|
BİZE GÖRE
Türk Ticaret Yasası değişiyor
Veysi Seviğ - 01 Mart 2005 Salı - Dünya
Ülkemizde 2005 yılının hemen başlarında özel hukuk açısından ve günlük ekonomik
yaşamımızı doğrudan etkilemesi söz konusu olabilecek iki yasa tasarısı gündeme
gelmiş bulunmaktadır.
Bu yasa tasarısından birisi Prof. Dr. Ernest E. Hirsh tarafından bundan yaklaşık
50 yıl önce kaleme alınmış ve 01.01.1957 tarihinde yürürlüğe giren Ticaret
Yasası'nın yenilenmesine yöneliktir. Diğeri ise Borçlar Yasası'nın yenilenmesi
ile ilgilidir.
Elli yıllık süreç içersinde özellikle Avrupa'da Ticaret Hukuku alanında ortaya
çıkan değişim yanında teknolojik gelişmeler ister istemez mevcut ekonomik hukuk
düzenini tam anlamı ile yenilemiş bulunmaktadır.

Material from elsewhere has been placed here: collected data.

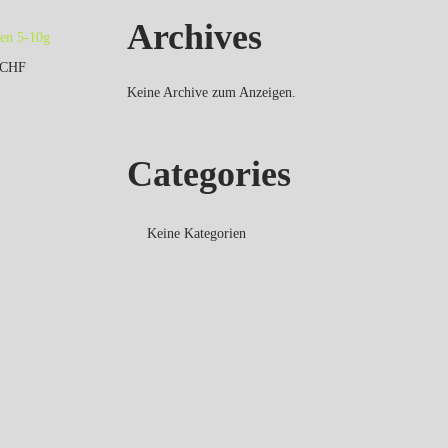
Archives
ten 5-10g
CHF
Keine Archive zum Anzeigen.
weis, da
 (1) UStG.
Categories
Keine Kategorien
hlen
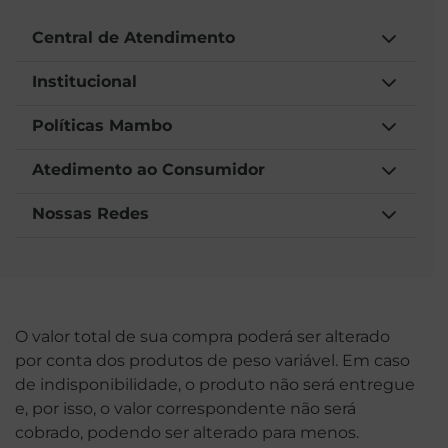
Central de Atendimento
Institucional
Políticas Mambo
Atedimento ao Consumidor
Nossas Redes
O valor total de sua compra poderá ser alterado
por conta dos produtos de peso variável. Em caso
de indisponibilidade, o produto não será entregue
e, por isso, o valor correspondente não será
cobrado, podendo ser alterado para menos.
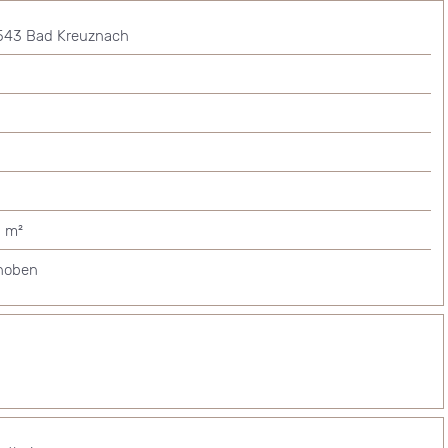
543 Bad Kreuznach
 m²
hoben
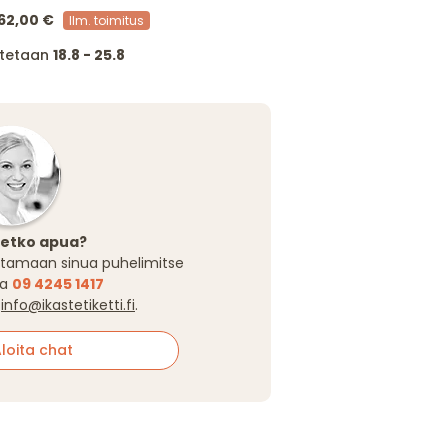
62,00 €
Ilm. toimitus
itetaan
18.8 - 25.8
setko apua?
tamaan sinua puhelimitse
sa
09 4245 1417
a
info@ikastetiketti.fi
.
oita chat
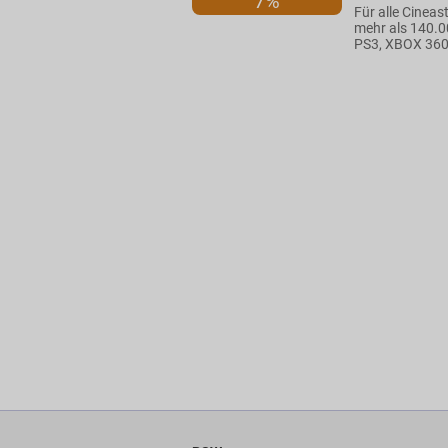
7%
Für alle Cineas
mehr als 140.00
PS3, XBOX 360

Bunun sonucunda yeni bir Türk Ticaret Yasası'nın yapılması, tüketicinin
korunmasına yönelik yeni düzenlemelerin uygulamaya konulması, kurumsal ticari
faaliyetlerinde bireysel tasarruflarında katılımcı olması, pay sahiplerinin
haklarının korunması, elektronik ortamda hukuki işlem kurmanın yaygınlık
kazanması, çevre ve deniz kirliliğinin yaygınlaşmasını önlemeye yönelik özel
düzenlemelere gidilmesi kaçınılmaz olmuştur.

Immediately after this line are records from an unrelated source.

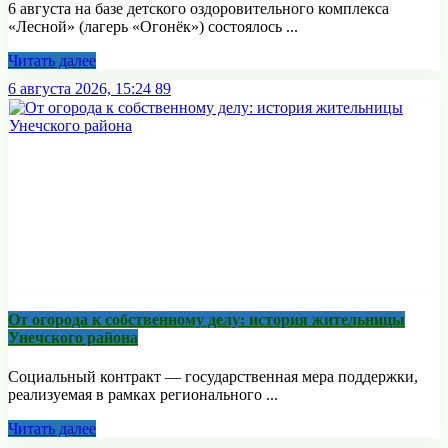
6 августа на базе детского оздоровительного комплекса
«Лесной» (лагерь «Огонёк») состоялось ...
Читать далее
6 августа 2026, 15:24
89
От огорода к собственному делу: история жительницы
Унечского района
Социальный контракт — государственная мера поддержки,
реализуемая в рамках регионального ...
Читать далее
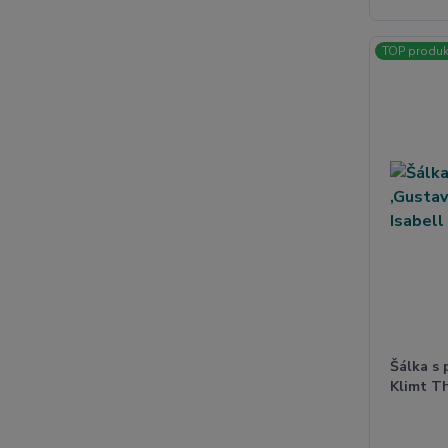
TOP produk
Šálka s 
Klimt Th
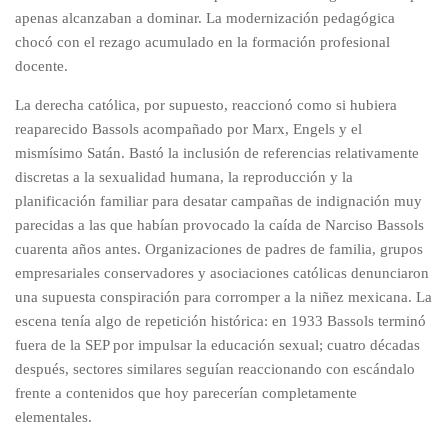
apenas alcanzaban a dominar. La modernización pedagógica
chocó con el rezago acumulado en la formación profesional
docente.
La derecha católica, por supuesto, reaccionó como si hubiera
reaparecido Bassols acompañado por Marx, Engels y el
mismísimo Satán. Bastó la inclusión de referencias relativamente
discretas a la sexualidad humana, la reproducción y la
planificación familiar para desatar campañas de indignación muy
parecidas a las que habían provocado la caída de Narciso Bassols
cuarenta años antes. Organizaciones de padres de familia, grupos
empresariales conservadores y asociaciones católicas denunciaron
una supuesta conspiración para corromper a la niñez mexicana. La
escena tenía algo de repetición histórica: en 1933 Bassols terminó
fuera de la SEP por impulsar la educación sexual; cuatro décadas
después, sectores similares seguían reaccionando con escándalo
frente a contenidos que hoy parecerían completamente
elementales.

Ülkemizde bir süredir yeni bir Türk Ticaret Yasası hazırlama görevini üstlenmiş
bulunan komisyon çalışmalarına TC Adalet Bakanlığı, üniversite öğretim üyeleri,
Yargıtay üyeleri, Sermaye Piyasası Kurulu, Türk Noterler Birliği, Türkiye
Muhasebe Standartları Kurulu, Bankacılık Düzenleme ve Denetleme Kurulu, Sanayi
ve Ticaret Bakanlığı, Ulaştırma Bakanlığı, Hazine Müsteşarlığı ve Türkiye Odalar
Birliği temsilcileri görev almış, 2000 yılından bu yana çalışmalarını aralıksız
sürdüren komisyon tarafından hazırlanan yeni Ticaret Yasa Tasarısı geçtiğimiz
hafta tartışmaya açılmış bulunmaktadır.
Altı kitap ve 1514 maddeden oluşan yeni Ticaret Yasa Tasarısı'nın temel özelliği
Avrupa Birliği hukuk düzenine uyumlu olmasıdır.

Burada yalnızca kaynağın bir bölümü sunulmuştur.